Last year West Ridge residents were surprised to learn of an agreement between Ald. Bernard Stone (50th Ward) and the city’s Department of Aging to use a portion of the park to construct a senior center.

“This is yet another version of the attempted land grabs going on in Grant Park and Lincoln Park,” said Ann Glapa of the West Rogers Park Community Organization.

When one bouquet is not enough

Thinking of giving flowers – again – for Mother’s Day?  Neighborspace asks: Why not give Mom a whole garden?

“NeighborSpace, Chicago’s land trust for community gardens, will send the mother in your life a beautiful laser-cut bouquet-card showcasing its gardens for a donation of $25 or more. In addition, your mother will receive a special invitation to join a Fall tour of NeighborSpace gardens.

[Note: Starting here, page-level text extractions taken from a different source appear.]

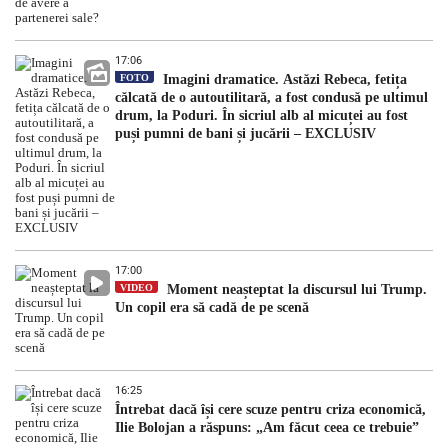
17:06
FOTO
Imagini dramatice. Astăzi Rebeca, fetița
călcată de o autoutilitară, a fost condusă pe ultimul
drum, la Poduri. În sicriul alb al micuței au fost
puși pumni de bani și jucării – EXCLUSIV
17:00
VIDEO
Moment neașteptat la discursul lui Trump.
Un copil era să cadă de pe scenă
16:25
Întrebat dacă își cere scuze pentru criza economică,
Ilie Bolojan a răspuns: „Am făcut ceea ce trebuie”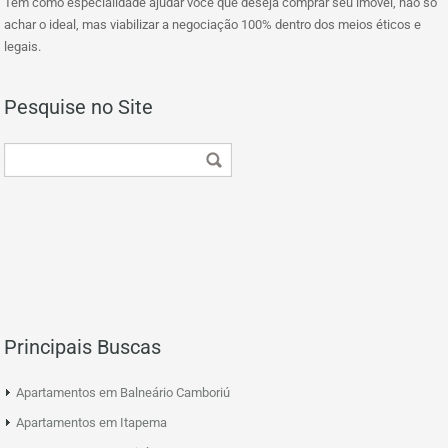
Tem como especialidade ajudar você que deseja comprar seu imóvel, não só
achar o ideal, mas viabilizar a negociação 100% dentro dos meios éticos e
legais.
Pesquise no Site
Principais Buscas
Apartamentos em Balneário Camboriú
Apartamentos em Itapema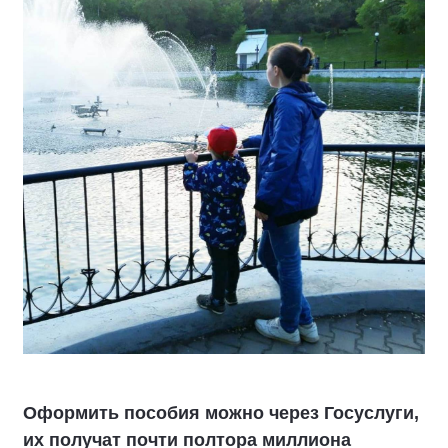
Оформить пособия можно через Госуслуги,
их получат почти полтора миллиона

“Your donation will directly support NeighborSpace’s mission, funding the preservation and stewardship of a growing network of gardens cared for and loved by communities across the city.”

 The deadline is May 5.

Garfield Conservatory centennial

The Garfield Park Conservatory celebrated its centennial Sunday — and the commemoration continues with a neighborhood history project and exhibit which runs through May.  The Conserve-A-Story” exhibit in the Conservatory’s community room opened last week and features tape recordings and photos and autobriographical objects from West Side residents.  There’s an audio recording “story booth” onsite, and a series of associated activities.  The Conservatory is also holding its annual urban gardening festival on Saturday, April 26.

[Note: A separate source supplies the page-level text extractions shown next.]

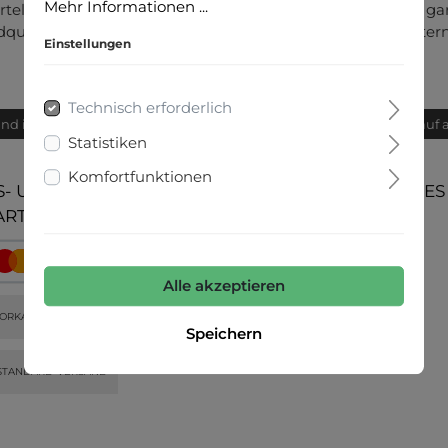
Mehr Informationen ...
tel ist die ideale Ergänzung zu allen Freizeit-Outfits und
dquarter, am Modestandort Metzingen beim Familienunterneh
Einstellungen
Technisch erforderlich
and innerhalb von 24h
Bequemer Kauf 
Statistiken
Komfortfunktionen
- UND
UNSERE COMMUNITIES
ARTEN
Alle akzeptieren
ORKASSE
Speichern
STANDARD-VERSAND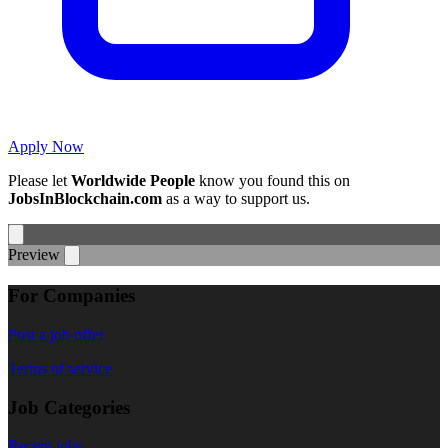
Apply Now
Please let
Worldwide People
know you found this on
JobsInBlockchain.com
as a way to support us.
Preview
For Companies
Post a job offer
Terms of service
Job Categories
Recent jobs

 Meanwhile an exhibit of photos inspired by the new book on Garfield Conservatory and the West Side, “Inspired By Nature,” runs through June 6 at the Chicago Architecture Foundation, 224 S. Michigan.  The two authors of the book will be featured at CAF luncheon lectures next month — Park District historian Julia Bachrach on May 7, and landscape historian Jo Ann Nathan on May 21.

Guidelines for park voluteers

In a meeting with park advisory council leaders last Friday, the Chicago Park District backed off its controversial effort to implement stiff new guidelines for park volunteers and promised more consultation with the councils, reports John Paul Jones of Friends of the Parks.